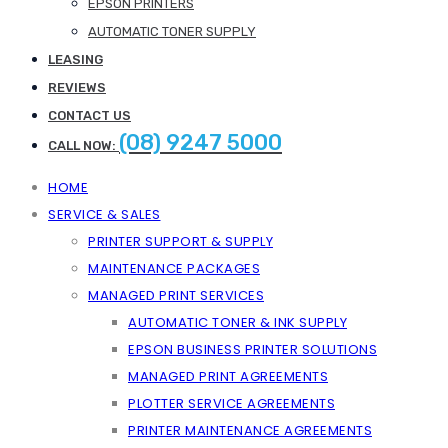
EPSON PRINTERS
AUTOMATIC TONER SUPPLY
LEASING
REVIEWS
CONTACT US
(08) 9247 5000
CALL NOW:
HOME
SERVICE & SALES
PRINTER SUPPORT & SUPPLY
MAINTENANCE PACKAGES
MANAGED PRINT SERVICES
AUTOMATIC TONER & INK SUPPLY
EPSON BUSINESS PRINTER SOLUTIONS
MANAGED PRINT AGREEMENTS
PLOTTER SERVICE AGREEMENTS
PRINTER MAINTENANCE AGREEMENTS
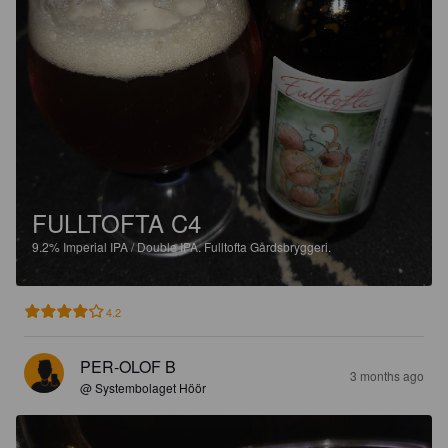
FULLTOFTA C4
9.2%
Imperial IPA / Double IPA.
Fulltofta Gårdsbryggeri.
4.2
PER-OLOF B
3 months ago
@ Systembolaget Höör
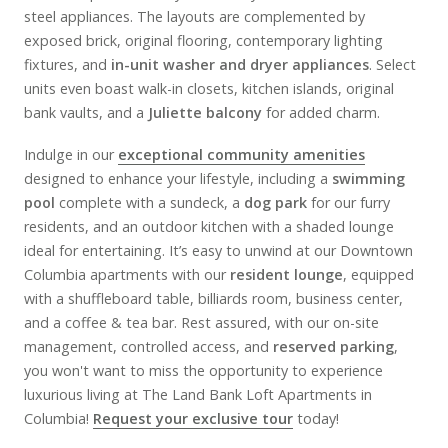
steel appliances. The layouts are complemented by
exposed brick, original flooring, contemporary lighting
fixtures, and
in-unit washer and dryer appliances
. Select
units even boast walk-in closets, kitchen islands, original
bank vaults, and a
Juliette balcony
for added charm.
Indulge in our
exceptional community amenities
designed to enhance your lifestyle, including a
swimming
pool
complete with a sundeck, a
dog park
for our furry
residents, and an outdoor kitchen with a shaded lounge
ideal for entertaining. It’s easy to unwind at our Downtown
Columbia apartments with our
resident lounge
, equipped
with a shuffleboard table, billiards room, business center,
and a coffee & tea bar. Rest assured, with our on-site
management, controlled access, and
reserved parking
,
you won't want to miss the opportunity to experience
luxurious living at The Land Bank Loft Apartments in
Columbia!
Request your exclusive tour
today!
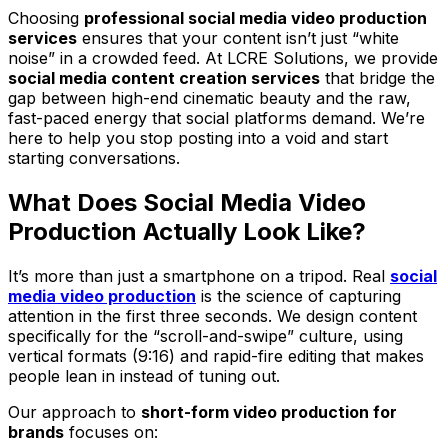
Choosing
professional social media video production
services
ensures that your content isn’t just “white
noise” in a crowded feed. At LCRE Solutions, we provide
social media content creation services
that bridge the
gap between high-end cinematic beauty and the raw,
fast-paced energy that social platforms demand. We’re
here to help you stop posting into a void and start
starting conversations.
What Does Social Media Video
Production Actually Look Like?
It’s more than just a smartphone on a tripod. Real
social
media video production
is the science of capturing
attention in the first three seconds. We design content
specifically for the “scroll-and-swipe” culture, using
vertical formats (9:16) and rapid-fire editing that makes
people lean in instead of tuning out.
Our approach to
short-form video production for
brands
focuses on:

§ §

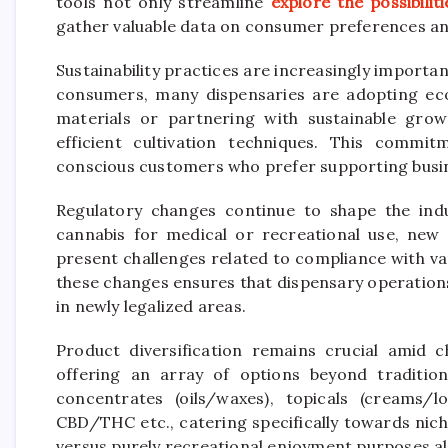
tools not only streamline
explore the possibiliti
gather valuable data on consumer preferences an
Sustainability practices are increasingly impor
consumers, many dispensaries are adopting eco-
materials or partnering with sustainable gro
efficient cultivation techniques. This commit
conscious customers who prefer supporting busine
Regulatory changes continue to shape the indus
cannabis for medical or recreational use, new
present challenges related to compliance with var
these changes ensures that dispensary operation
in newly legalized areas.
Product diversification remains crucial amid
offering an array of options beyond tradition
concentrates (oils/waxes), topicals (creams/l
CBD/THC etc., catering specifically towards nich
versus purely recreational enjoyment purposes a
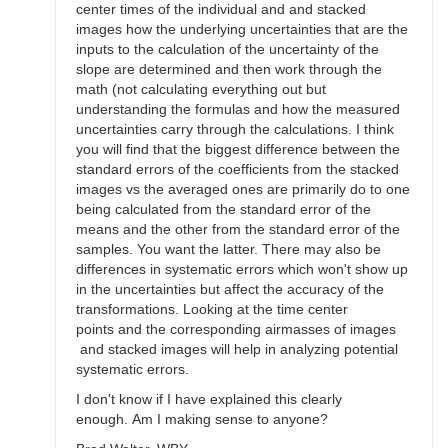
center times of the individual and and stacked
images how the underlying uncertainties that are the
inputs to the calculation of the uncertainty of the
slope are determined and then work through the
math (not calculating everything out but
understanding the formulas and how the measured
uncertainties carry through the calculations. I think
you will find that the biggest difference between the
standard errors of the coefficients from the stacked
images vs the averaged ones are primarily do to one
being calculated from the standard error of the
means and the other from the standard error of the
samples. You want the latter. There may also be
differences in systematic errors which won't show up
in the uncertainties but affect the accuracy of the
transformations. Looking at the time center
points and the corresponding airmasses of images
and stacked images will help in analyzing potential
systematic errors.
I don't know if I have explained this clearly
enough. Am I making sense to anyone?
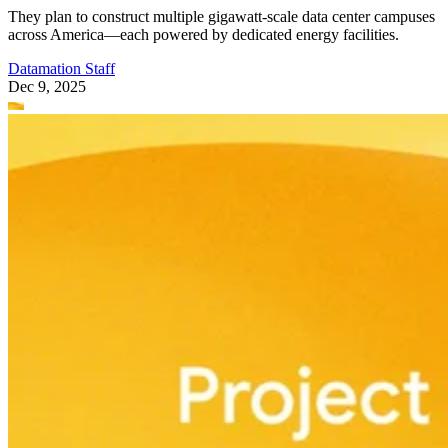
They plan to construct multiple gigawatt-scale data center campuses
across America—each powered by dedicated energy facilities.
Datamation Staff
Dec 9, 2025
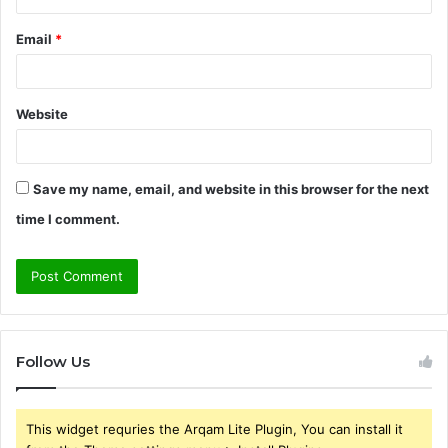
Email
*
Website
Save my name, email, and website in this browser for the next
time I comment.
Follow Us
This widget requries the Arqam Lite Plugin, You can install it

§ §

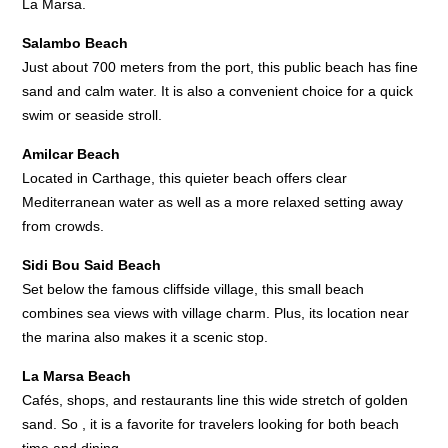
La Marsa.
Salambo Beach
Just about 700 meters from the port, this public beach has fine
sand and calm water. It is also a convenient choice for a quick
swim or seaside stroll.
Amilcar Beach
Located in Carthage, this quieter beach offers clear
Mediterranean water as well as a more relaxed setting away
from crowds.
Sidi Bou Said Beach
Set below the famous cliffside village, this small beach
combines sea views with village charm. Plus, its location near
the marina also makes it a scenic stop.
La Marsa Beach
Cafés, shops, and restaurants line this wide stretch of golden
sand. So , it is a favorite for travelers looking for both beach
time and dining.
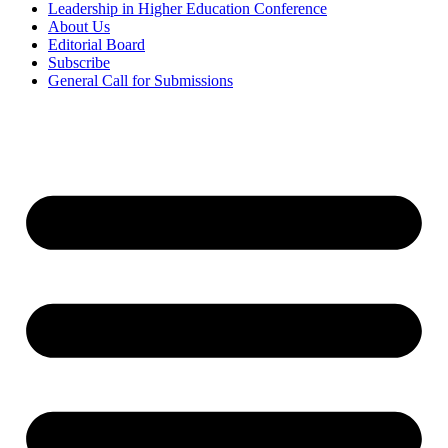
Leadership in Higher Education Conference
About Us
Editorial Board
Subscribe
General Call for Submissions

§ §

### TASK BRIEF
For this task, write out exactly the lines of the entries above, starting at the line with "EPSON PRINTERS" and ending at the line with "PLOTTER SERVICE AGREEMENTS", both included, and no others.

### RESULT OF THE EXERCISE
EPSON PRINTERS
AUTOMATIC TONER SUPPLY
LEASING
REVIEWS
CONTACT US
(08) 9247 5000
CALL NOW:
HOME
SERVICE & SALES
PRINTER SUPPORT & SUPPLY
MAINTENANCE PACKAGES
MANAGED PRINT SERVICES
AUTOMATIC TONER & INK SUPPLY
EPSON BUSINESS PRINTER SOLUTIONS
MANAGED PRINT AGREEMENTS
PLOTTER SERVICE AGREEMENTS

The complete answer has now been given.